The most frustrating thing about so many of the player vs. chair umpire controversies is how avoidable they are. If only every tournament employed the fully electronic line calling system that is in use at dozens of tournaments, including the U.S. and Australian Opens.

Tennis can get the far more fallible humans off the court, making better decisions and insulating them from criticism for not exactly detecting where a ball travelling over 100 miles per hour has landed in a split-second.

Thursday brought the latest, in the second set of the French Open semifinal between Iga Swiatek and Coco Gauff.

A line judge erroneously called a Swiatek serve out instead of in. Since the ball was coming at Gauff at roughly 100 miles per hour, she swung at it and finished her shot, sending a backhand return a couple of feet wide. The chair umpire overruled the call but also ruled that the call hadn’t affected Gauff’s ability and opportunity to return the ball unhindered, so Swiatek deserved to get the point.


Hawk-Eye is not in use at the French Open. (Glyn Kirk / AFP via Getty Images)

Gauff approached umpire Aurelie Tourte and erupted as she almost never does, telling her that the crowd was “booing because they know (she) is wrong,” and telling her to learn the rules of the game she is paid to officiate in a Grand Slam semifinal.

After the match, Gauff was bewildered as to why tennis couldn’t make use of video replays. “I definitely think at this point it’s almost ridiculous that we don’t have it.

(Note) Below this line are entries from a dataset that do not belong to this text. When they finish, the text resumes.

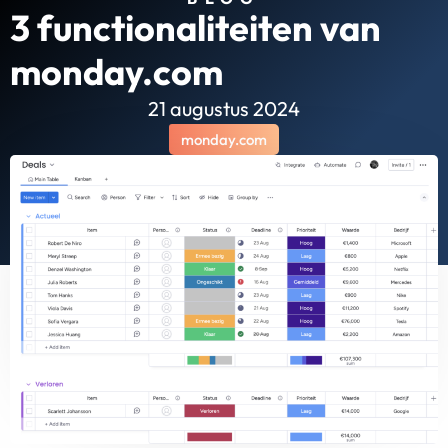
3 functionaliteiten van
monday.com
21 augustus 2024
monday.com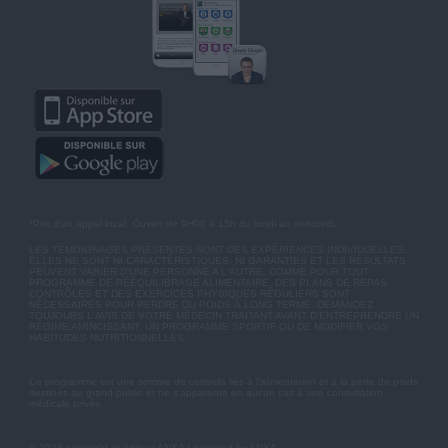
*Prix d'un appel local. Ouvert de 9H00 à 15h du lundi au vendredi.
LES TÉMOIGNAGES PRÉSENTÉS SONT DES EXPÉRIENCES INDIVIDUELLES.
ELLES NE SONT NI CARACTÉRISTIQUES, NI GARANTIES ET LES RÉSULTATS
PEUVENT VARIER D'UNE PERSONNE A L'AUTRE. COMME POUR TOUT
PROGRAMME DE RÉÉQUILIBRAGE ALIMENTAIRE, DES PLANS DE REPAS
CONTRÔLÉS ET DES EXERCICES PHYSIQUES RÉGULIERS SONT
NÉCESSAIRES POUR PERDRE DU POIDS À LONG TERME. DEMANDEZ
TOUJOURS L'AVIS DE VOTRE MÉDECIN TRAITANT AVANT D'ENTREPRENDRE UN
RÉGIME AMINCISSANT, UN PROGRAMME SPORTIF OU DE MODIFIER VOS
HABITUDES NUTRITIONNELLES.
Ce programme est une somme de conseils liés à l'alimentation et à la perte de poids
destinés au grand public et ne s'apparente en aucun cas à une consultation
médicale privée.
© 2026 copyright et éditeur ANXA / powered by ANXA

Not just because that happened to me, but every sport has it,” she said.

“There are so many decisions that are made, and it sucks as a player to go back or online and you see that you were completely right, and it’s, like, what does that give you in that moment?”

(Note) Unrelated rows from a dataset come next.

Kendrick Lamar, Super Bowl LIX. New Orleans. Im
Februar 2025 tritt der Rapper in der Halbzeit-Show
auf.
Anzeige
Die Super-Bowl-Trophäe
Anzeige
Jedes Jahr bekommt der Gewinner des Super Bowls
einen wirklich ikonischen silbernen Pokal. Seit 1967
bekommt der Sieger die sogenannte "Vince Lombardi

Here’s how the situation would have happened with an electronic system:  No out call, no correction. No one yelling as Gauff is focussed on returning a high-speed serve. No discussion of whether the call came before or after her swing. If Gauff had thought the ball was out, she could have watched a computer-generated replay of the ball hitting the court — the one that everyone except the players and the umpires can see on their TV screens.

The call would have been confirmed. Everyone would have moved on.

Get the humans off the court.

Can Iga Swiatek get scarier? Her serve says yes

Wednesday’s women’s quarterfinals were defined by breaks of serve on both sides in both matches.

So too was Iga Swiatek’s quarterfinal against Coco Gauff on Thursday, just in the more conventional way: the player who gets the breaks wins.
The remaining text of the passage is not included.